Wziął trzeci kwiat i zaczął schodzić po schodach, co drugi schylając się i podnosząc kolejne, a kiedy dotarł na dół, miał już całkiem spory bukiet. Rozejrzał się i w tym momencie miał ochotę skakać w duchu, jednak starał się nie dać nic po sobie poznać. Czekała na niego kolacja. Na środku stał zastawiony stolik, przy którym był Louis i właśnie odsuwał krzesło. 

– Zechce pan usiąść, panie Styles? – zapytał. 

Harry zawahał się przez chwilę, ale dobrze, powinien wreszcie przestać się dąsać na szatyna. Przeszedł przez salon, po czym odłożył kwiaty na stolik i usiadł na krześle, obserwując Louisa, który zaczął nakładać mu coś na talerz.

– Zapiekany makaron – odpowiedział szatyn, jakby wystarczająco dobrze orientował się, że Harry ma zamiar dowiedzieć się, co przygotował.

Młodszy przytaknął tylko i odczekał, aż Louis nałoży go również sobie i zajmie miejsce po drugiej stronie. 

– Wydaje mi się, że czegoś mu brakuje – odezwał się ponownie Tomlinson – ale dałem wszystko, co jest w przepisie.

Harry uśmiechnął się lekko i wziął widelec, po czym dźgnął nim makaron, a następnie wziął trochę do ust.

– Na pewno soli – zaśmiał się, kiedy przełknął. – Ale nie jest tragiczne. Przyniosę – oznajmił, wstając i ruszając do kuchni po solniczkę, a kiedy wrócił, doprawił sobie danie i podał ją Louisowi. – Teraz zdecydowanie lepiej. 

– Ale dawałem tyle, ile było w przepisie – powiedział lekko oburzony szatyn, przez co Harry roześmiał się bardziej.

– Przepisy czasami kłamią – stwierdził – ale jest naprawdę dobre, dorzuciłbym tam tylko kilka rzeczy po swojemu. Musisz mi pokazać ten przepis.

– Znalazłem go w książce kucharskiej, jest zaznaczony – odpowiedział tamten. – Mam tylko nadzieję, że chociaż ciasto będzie dobre. 
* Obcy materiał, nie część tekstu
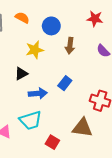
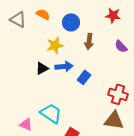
blue arrow: (38, 93) -> (64, 66), moved
cyan trapezoid: (31, 120) -> (51, 113), turned -130
brown triangle: (82, 128) -> (114, 120), moved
– Zrobiłeś też ciasto? – zapytał młodszy lekko zaskoczony, na co szatyn wzruszył ramionami. – To miłe – dodał jeszcze Harry. – Wiesz, tak sobie myślę… Nadal nie pochwalam tego twojego pomysłu, ale może faktycznie masz rację z tym, że nic nam się nie stanie. Mimo to uważam, że to najgłupszy pomysł, na jaki wpadłeś.

– Chciałem coś zmienić – odezwał się od razu szatyn. 

– Wiem o tym – potwierdził Harry. – I wiem, że nie zrobiłbyś nic, co mogłoby nam zagrozić i nie miałeś złych zamiarów, ale przestraszyłam się. 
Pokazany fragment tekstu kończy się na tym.